JTA: From the Archive: When Jewish teachers unionized (the 30's)


http://www.jta.org/2014/08/30/news-opinion/the-telegraph/from-the-archive-when-jewish-teachers-unionized

By Julie Wiener



A Tel Aviv kindergarten class in the 1930s, a time when Jewish teachers in Israel and at North American Jewish schools were organizing labor unions. (Wikimedia Commons)


The National Labor Relations Board recently dismissed a complaint filed against a Philadelphia Jewish day school whose board unilaterally stopped recognizing the longtime teachers union.
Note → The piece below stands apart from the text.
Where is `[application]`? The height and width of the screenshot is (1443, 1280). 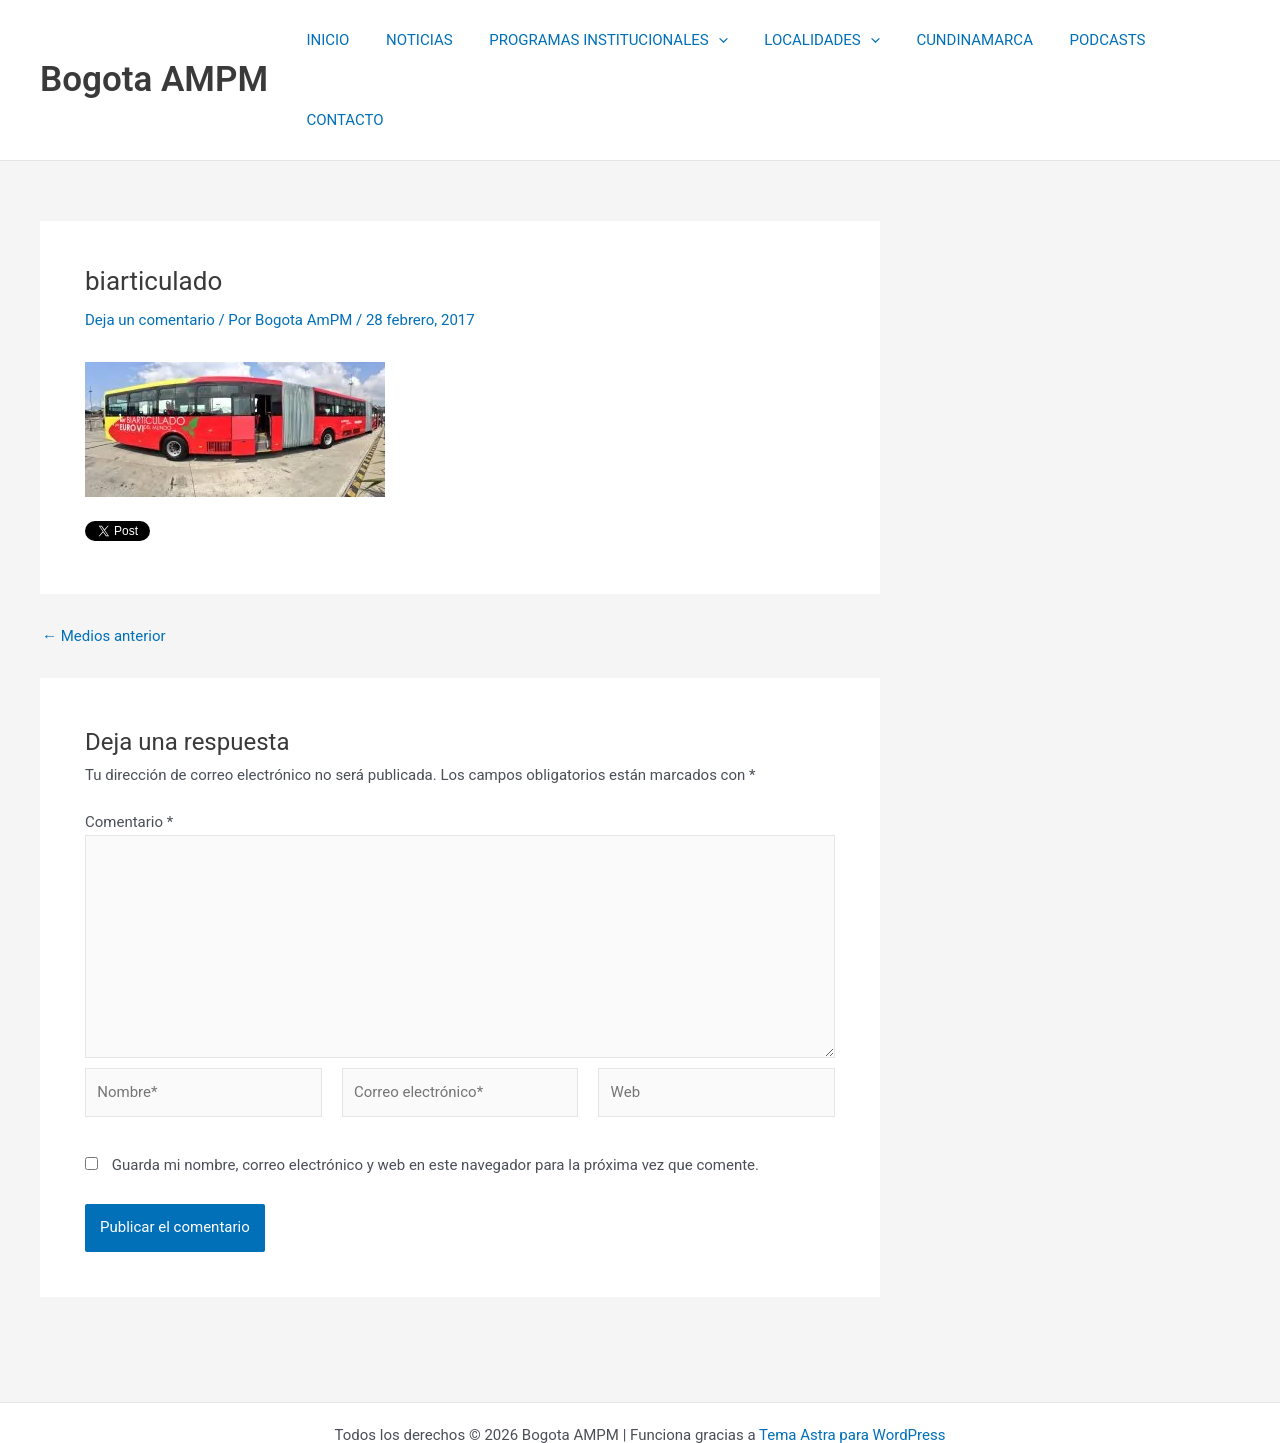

In its ruling, which the American Federation of Teachers has said it plans to appeal, the NLRB said it lacked jurisdiction over the matter concerning Perelman Jewish Day School, presumably because it is a private religious institution.

Until the latest blow, Perelman’s 38-year-old teachers union was one of the few still remaining in an American Jewish school — in the past few decades and for varying reasons, several such unions have gone out of business. But in the mid 1930s, with unions flourishing throughout the United States (and in British Mandate Palestine, where Hebrew teachers staged a national strike), labor was on the rise in Jewish schools, especially in New York.

In April 1934, New York’s Central Committee of the Hebrew Teachers’ Union held a meeting intended as a “first step in the process of organizing and uniting Hebrew teachers,” JTA reported.